Making sure everyone knows what the heck is going on, because it changes in the back room by the minute. The negotiations that Mr. Johnson had continued with the holdouts just before the panel met was an allusion to that.

Dem Dems Against Trump’s “One Big, Beautiful Bill Act”: Tax Cuts for Joint Filers, Social Security, Border Security and Defense

Democrats are overwhelmingly opposed to the measure, which Republicans have labeled “The One, Big, Beautiful Bill Act.” Rep. Pramila Jayapal, D-Wash., called it, “one big, beautiful betrayal” in Friday’s hearing.

The American people know this is terrible, according to Rep. Jim Clyburn, D-S.C. We are bringing the government in balance. But there is a problem when that balance comes on the back of working men and women. And that’s what is happening here.”

The package that we send over there will have been carefully negotiated and delicately balanced, and we hope they don’t make many modifications to it, because that will ensure its passage quickly.

If the House passes the bill this week, it will be forwarded to the Senate, where RepublicanLawmakers are looking at changes that will make final passage more difficult.

As it stands, the bill proposes tripling what’s currently a $10,000 cap on the state and local tax deduction, increasing it to $30,000 for joint filers with incomes up to $400,000 a year.

Johnson is not just having to address the concerns of the deficit hawks in his party. He’s also facing pressure from centrists who will be warily eyeing the proposed changes to Medicaid, food assistance programs and the rolling back of clean energy tax credits. Republican legislators from New York and elsewhere are demanding that the state and local taxes be deductible.

The Committee for a Responsible Federal Budget, a nonpartisan fiscal watchdog group, estimates that the House bill is shaping up to add roughly $3.3 trillion to the debt over the next decade.

In order to permanently extend the tax cuts approved by Trump in his first term, the package adds temporary new ones, including no taxes on tips, overtime, and auto loan interest payments. The measure also proposes to spend more on border security and defense.

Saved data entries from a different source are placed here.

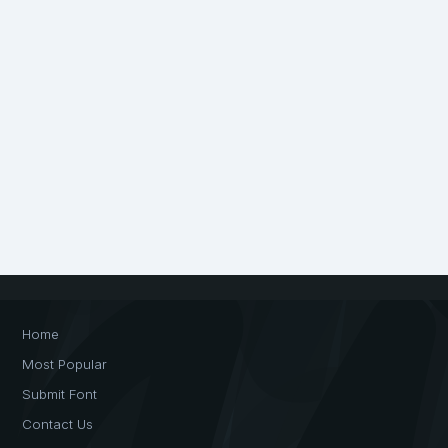
Home
Most Popular
Submit Font
Contact Us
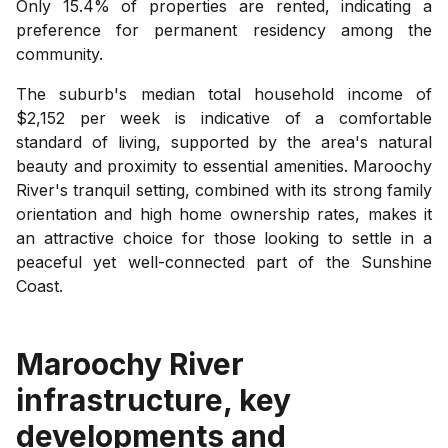
Only 15.4% of properties are rented, indicating a
preference for permanent residency among the
community.
The suburb's median total household income of
$2,152 per week is indicative of a comfortable
standard of living, supported by the area's natural
beauty and proximity to essential amenities. Maroochy
River's tranquil setting, combined with its strong family
orientation and high home ownership rates, makes it
an attractive choice for those looking to settle in a
peaceful yet well-connected part of the Sunshine
Coast.
Maroochy River
infrastructure, key
developments and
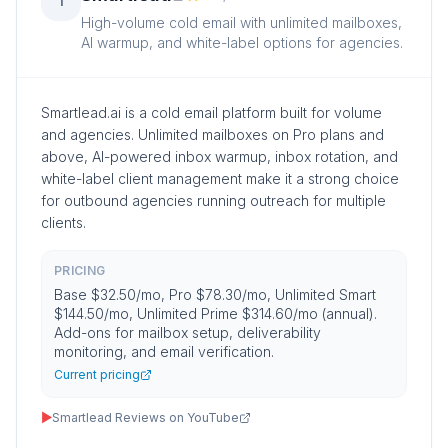
1
High-volume cold email with unlimited mailboxes,
AI warmup, and white-label options for agencies.
Smartlead.ai is a cold email platform built for volume
and agencies. Unlimited mailboxes on Pro plans and
above, AI-powered inbox warmup, inbox rotation, and
white-label client management make it a strong choice
for outbound agencies running outreach for multiple
clients.
PRICING
Base $32.50/mo, Pro $78.30/mo, Unlimited Smart
$144.50/mo, Unlimited Prime $314.60/mo (annual).
Add-ons for mailbox setup, deliverability
monitoring, and email verification.
Current pricing
▶
Smartlead Reviews on YouTube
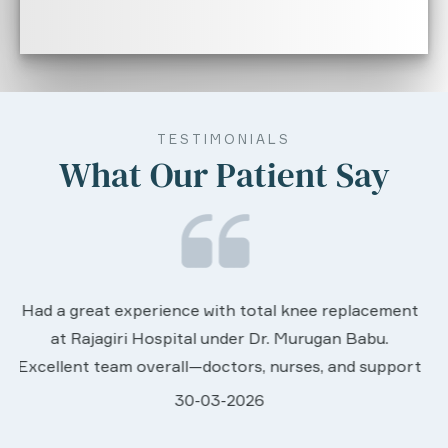
TESTIMONIALS
What Our Patient Say
We are very much happy & satisfactory with the
nt
services rendered by abive Akhila... Really she is
worth to this esteemed hospiital. Once more our
rt
sincere thanks..
28-03-2026
Davis Pottakaran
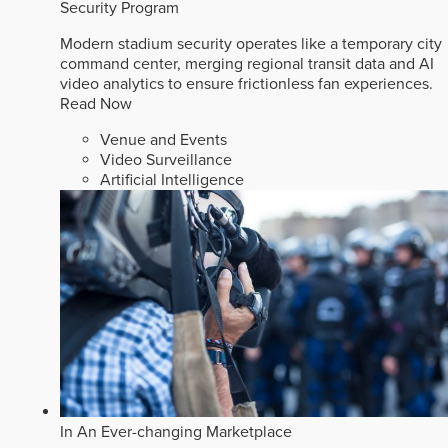
Security Program
Modern stadium security operates like a temporary city
command center, merging regional transit data and AI
video analytics to ensure frictionless fan experiences.
Read Now
Venue and Events
Video Surveillance
Artificial Intelligence
In An Ever-changing Marketplace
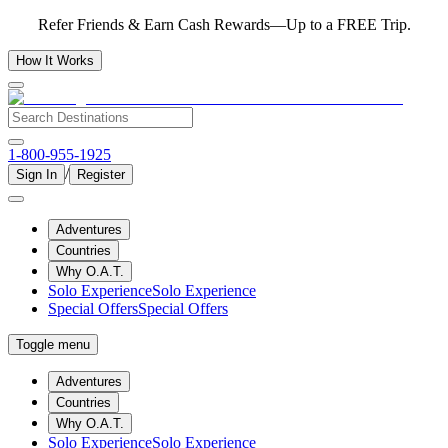
Refer Friends & Earn Cash Rewards—Up to a FREE Trip.
How It Works
1-800-955-1925
/
Sign In
Register
Adventures
Countries
Why O.A.T.
Solo Experience
Solo Experience
Special Offers
Special Offers
Toggle menu
Adventures
Countries
Why O.A.T.
Solo Experience
Solo Experience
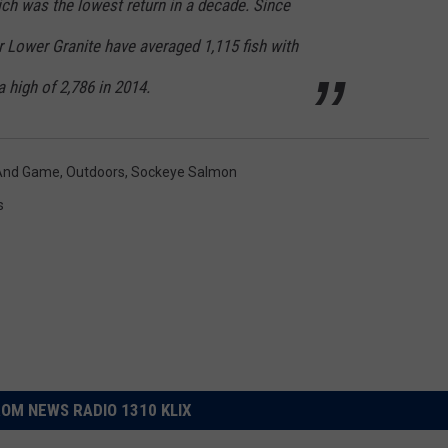
hich was the lowest return in a decade. Since
r Lower Granite have averaged 1,115 fish with
a high of 2,786 in 2014.
 And Game
,
Outdoors
,
Sockeye Salmon
s
OM NEWS RADIO 1310 KLIX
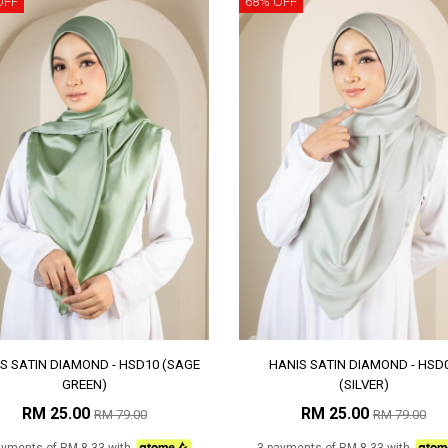
OFF
68% OFF
S SATIN DIAMOND - HSD10 (SAGE
HANIS SATIN DIAMOND - HSD
GREEN)
(SILVER)
RM 25.00
RM 25.00
RM 79.00
RM 79.00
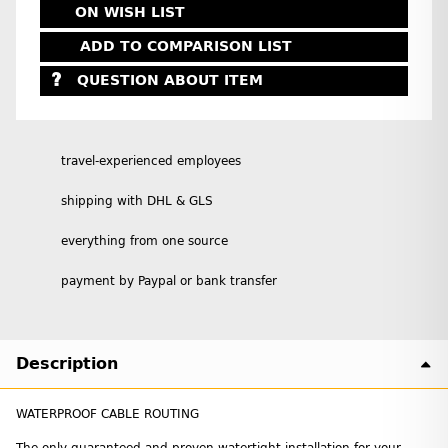
ON WISH LIST
ADD TO COMPARISON LIST
QUESTION ABOUT ITEM
travel-experienced employees
shipping with DHL & GLS
everything from one source
payment by Paypal or bank transfer
Description
WATERPROOF CABLE ROUTING
The only guaranteed and proven watertight installation for your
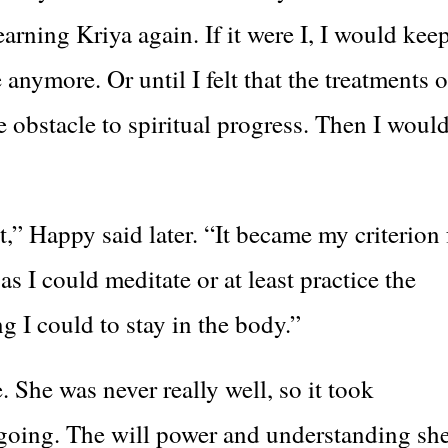
earning Kriya again. If it were I, I would kee
e anymore. Or until I felt that the treatments o
 obstacle to spiritual progress. Then I woul
,” Happy said later. “It became my criterion 
s I could meditate or at least practice the
 I could to stay in the body.”
 She was never really well, so it took
 going. The will power and understanding sh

Johnson said the start date for the work requirements was designed to give states time to “retool their systems” and to “make sure that all the new laws and all the new safeguards that we’re placing can actually be enforced.”

Source: Trump’s bill advances in rare weekend vote as House conservatives negotiate changes

The House Budget Committee Appropriately Approved a Large Tax Cut and Border Security Package Deciding on a Child’s Fee

“We are writing checks we cannot cash, and our children are going to pay the price,” said Rep. Chip Roy, R-Texas, a member of the committee. Something has to change or I won’t support you.

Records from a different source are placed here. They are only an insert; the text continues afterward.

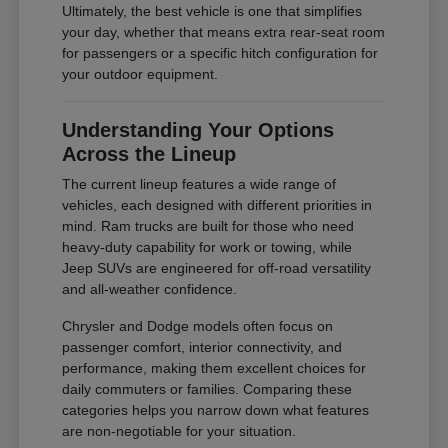
Ultimately, the best vehicle is one that simplifies
your day, whether that means extra rear-seat room
for passengers or a specific hitch configuration for
your outdoor equipment.
Understanding Your Options
Across the Lineup
The current lineup features a wide range of
vehicles, each designed with different priorities in
mind. Ram trucks are built for those who need
heavy-duty capability for work or towing, while
Jeep SUVs are engineered for off-road versatility
and all-weather confidence.
Chrysler and Dodge models often focus on
passenger comfort, interior connectivity, and
performance, making them excellent choices for
daily commuters or families. Comparing these
categories helps you narrow down what features
are non-negotiable for your situation.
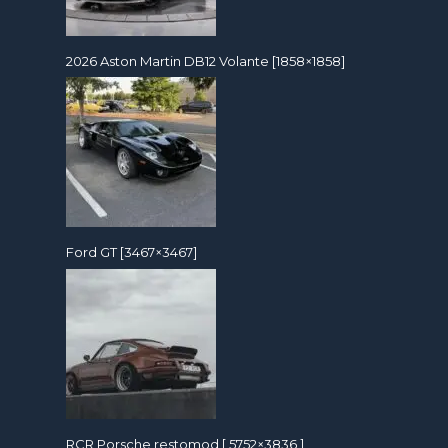
2026 Aston Martin DB12 Volante [1858×1858]
Ford GT [3467×3467]
RCR Porsche restomod [ 5752×3836 ]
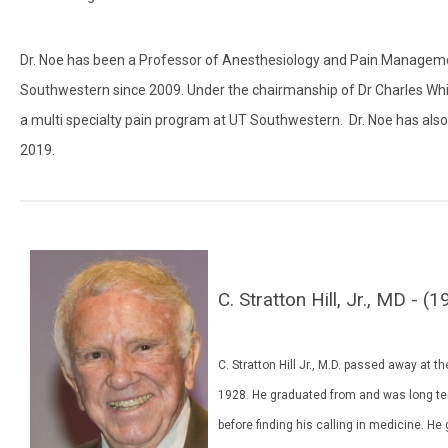
Dr. Noe has been a Professor of Anesthesiology and Pain Managemen
Southwestern since 2009. Under the chairmanship of Dr Charles Whit
a multi specialty pain program at UT Southwestern. Dr. Noe has al
2019.
C. Stratton Hill, Jr., MD -
C. Stratton Hill Jr., M.D. passed away at
1928. He graduated from and was long ter
before finding his calling in medicine. 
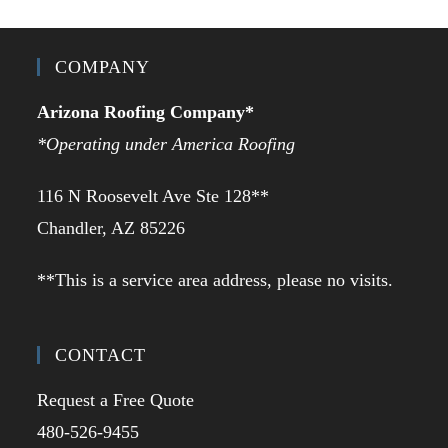
COMPANY
Arizona Roofing Company*
*Operating under America Roofing
116 N Roosevelt Ave Ste 128**
Chandler, AZ 85226
**This is a service area address, please no visits.
CONTACT
Request a Free Quote
480-526-9455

WASHINGTON — Republicans advanced their massive tax cut and border security package out of a key House committee during a rare Sunday night vote as deficit hawks who had blocked the measure two days earlier allowed it to move forward, citing what they called progress in negotiations on the package’s spending cuts.

Speaker Mike Johnson met with Republican lawmakers and told them that some changes had been agreed to, but he did not give any details. He called them just some minor modifications. It’s not a huge thing.

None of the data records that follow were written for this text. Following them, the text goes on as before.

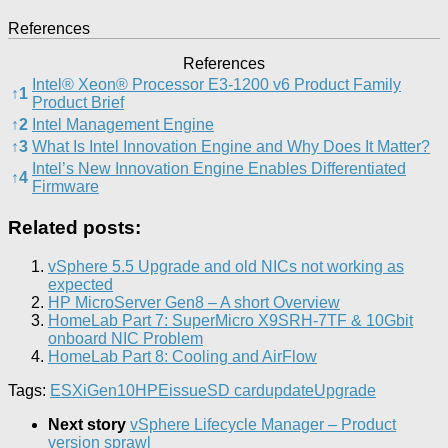
References
References
Intel® Xeon® Processor E3-1200 v6 Product Family
↑
1
Product Brief
↑
2
Intel Management Engine
↑
3
What Is Intel Innovation Engine and Why Does It Matter?
Intel’s New Innovation Engine Enables Differentiated
↑
4
Firmware
Related posts:
vSphere 5.5 Upgrade and old NICs not working as
expected
HP MicroServer Gen8 – A short Overview
HomeLab Part 7: SuperMicro X9SRH-7TF & 10Gbit
onboard NIC Problem
HomeLab Part 8: Cooling and AirFlow
Tags:
ESXi
Gen10
HPE
issue
SD card
update
Upgrade
Next story
vSphere Lifecycle Manager – Product
version sprawl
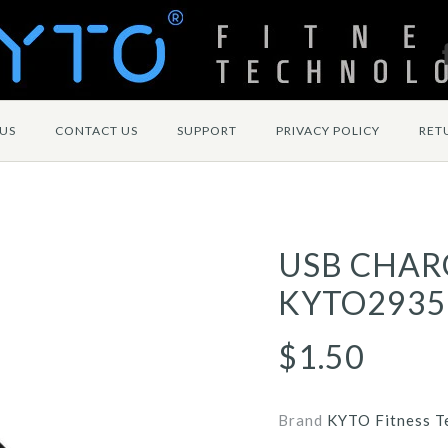
US
CONTACT US
SUPPORT
PRIVACY POLICY
RET
USB CHAR
KYTO2935
$1.50
Brand
KYTO Fitness T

“Deliberations continue at this very moment,” Arrington said. “They will continue on into the week, and I suspect right up until the time we put this big, beautiful bill on the floor of the House.”

The four conservatives who have been voicing concerns about the bill’s impact on the deficit voted present so that the measure could advance by a vote of 17-16.

He said on “Fox News Sunday” they would deliver the mandate that the Americans gave them in the last election.

The first time that Republicans tried advancing the bill out of the House Budget Committee last week, the deficit hawks joined with Democratic lawmakers in voting against reporting the measure to the full House.

The Republicans criticizing the measure noted that the bill’s new spending and the tax cuts are front-loaded in the bill, while the measures to offset the cost are back-loaded. They are looking to speed up the new work requirements that Republicans want to enact for able-bodied participants in Medicaid. The requirements wouldn’t kick in until 2029 under the current bill.